──────── Provided material

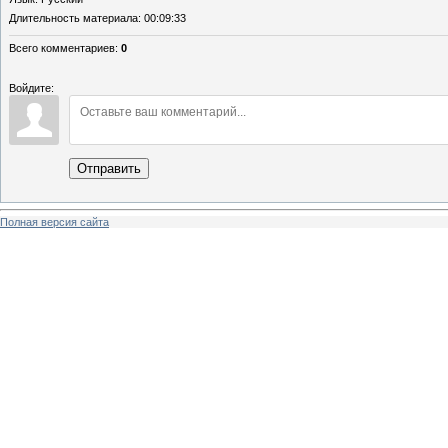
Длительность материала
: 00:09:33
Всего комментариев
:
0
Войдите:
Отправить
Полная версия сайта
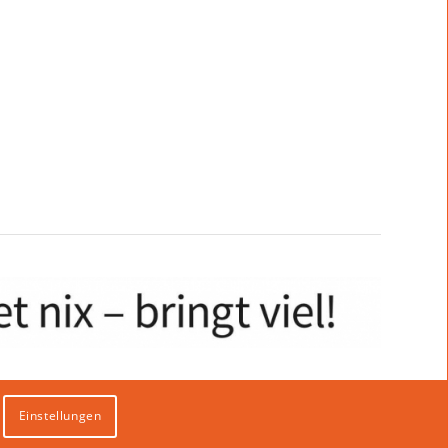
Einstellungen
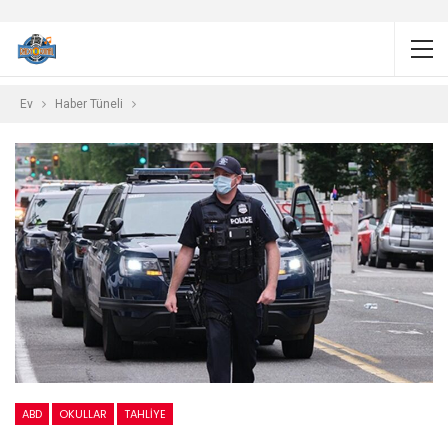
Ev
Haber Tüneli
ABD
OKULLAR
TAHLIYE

────────────────
──────── Provided material

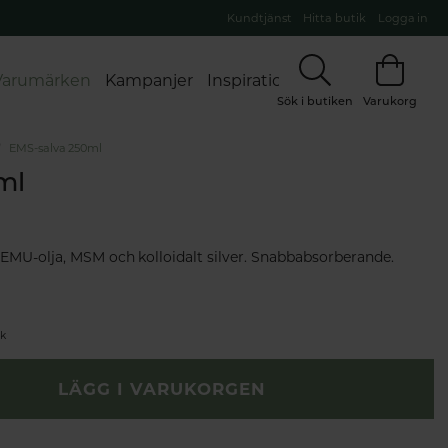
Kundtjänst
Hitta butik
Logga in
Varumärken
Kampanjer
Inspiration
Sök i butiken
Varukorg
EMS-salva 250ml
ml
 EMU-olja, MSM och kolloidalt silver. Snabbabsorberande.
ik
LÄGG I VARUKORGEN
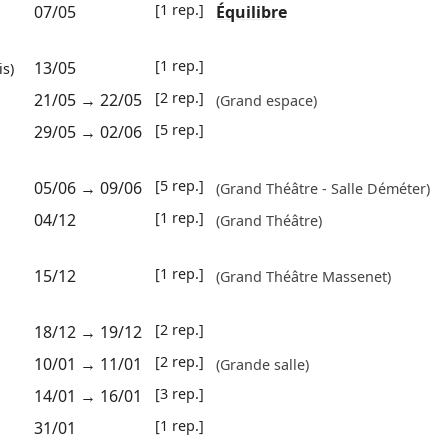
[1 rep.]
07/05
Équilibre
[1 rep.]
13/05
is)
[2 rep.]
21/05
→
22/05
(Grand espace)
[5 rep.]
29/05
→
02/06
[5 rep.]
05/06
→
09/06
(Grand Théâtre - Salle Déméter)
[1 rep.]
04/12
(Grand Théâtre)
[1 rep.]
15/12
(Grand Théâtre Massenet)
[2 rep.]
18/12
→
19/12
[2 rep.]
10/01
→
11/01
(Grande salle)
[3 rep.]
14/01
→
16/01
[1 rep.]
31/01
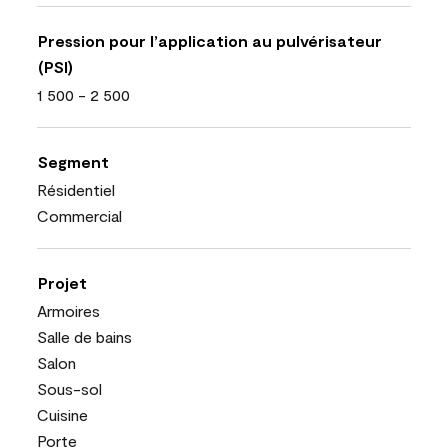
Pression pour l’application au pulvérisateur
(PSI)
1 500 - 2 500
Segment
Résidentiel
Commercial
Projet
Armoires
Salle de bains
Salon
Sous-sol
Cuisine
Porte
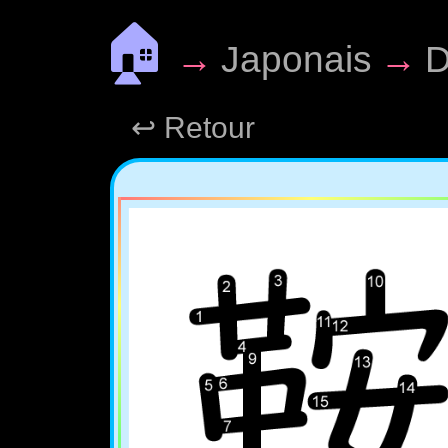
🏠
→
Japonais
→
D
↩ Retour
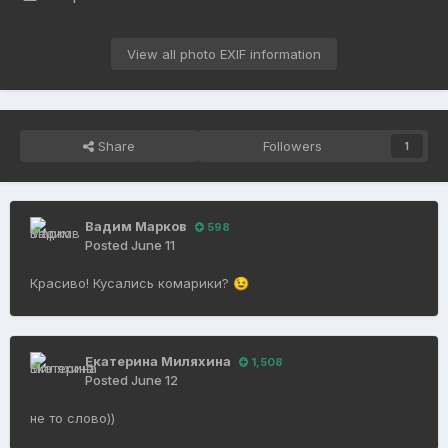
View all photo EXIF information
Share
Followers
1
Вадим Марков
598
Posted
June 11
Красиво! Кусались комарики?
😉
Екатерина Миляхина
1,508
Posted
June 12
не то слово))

────────────────
──────── Provided material

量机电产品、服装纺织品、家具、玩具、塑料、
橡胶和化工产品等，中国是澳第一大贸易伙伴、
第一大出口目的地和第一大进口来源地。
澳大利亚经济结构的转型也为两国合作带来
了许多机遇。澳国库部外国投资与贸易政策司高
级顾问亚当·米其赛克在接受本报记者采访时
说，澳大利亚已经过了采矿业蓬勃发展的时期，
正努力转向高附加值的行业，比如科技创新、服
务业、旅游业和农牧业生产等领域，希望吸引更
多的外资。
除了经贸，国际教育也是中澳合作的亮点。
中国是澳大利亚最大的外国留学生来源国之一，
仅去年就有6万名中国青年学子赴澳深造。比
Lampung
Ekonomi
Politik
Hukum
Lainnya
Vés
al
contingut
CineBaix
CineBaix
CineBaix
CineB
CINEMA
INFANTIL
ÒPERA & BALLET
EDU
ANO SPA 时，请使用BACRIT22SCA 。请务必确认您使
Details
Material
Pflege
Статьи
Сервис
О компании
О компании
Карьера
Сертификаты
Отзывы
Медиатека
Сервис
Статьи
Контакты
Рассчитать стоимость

────────────────

### Task brief
Copy every line from the records above that contains the word "Théâtre".

### Response box
(Grand Théâtre - Salle Déméter)
(Grand Théâtre)
(Grand Théâtre Massenet)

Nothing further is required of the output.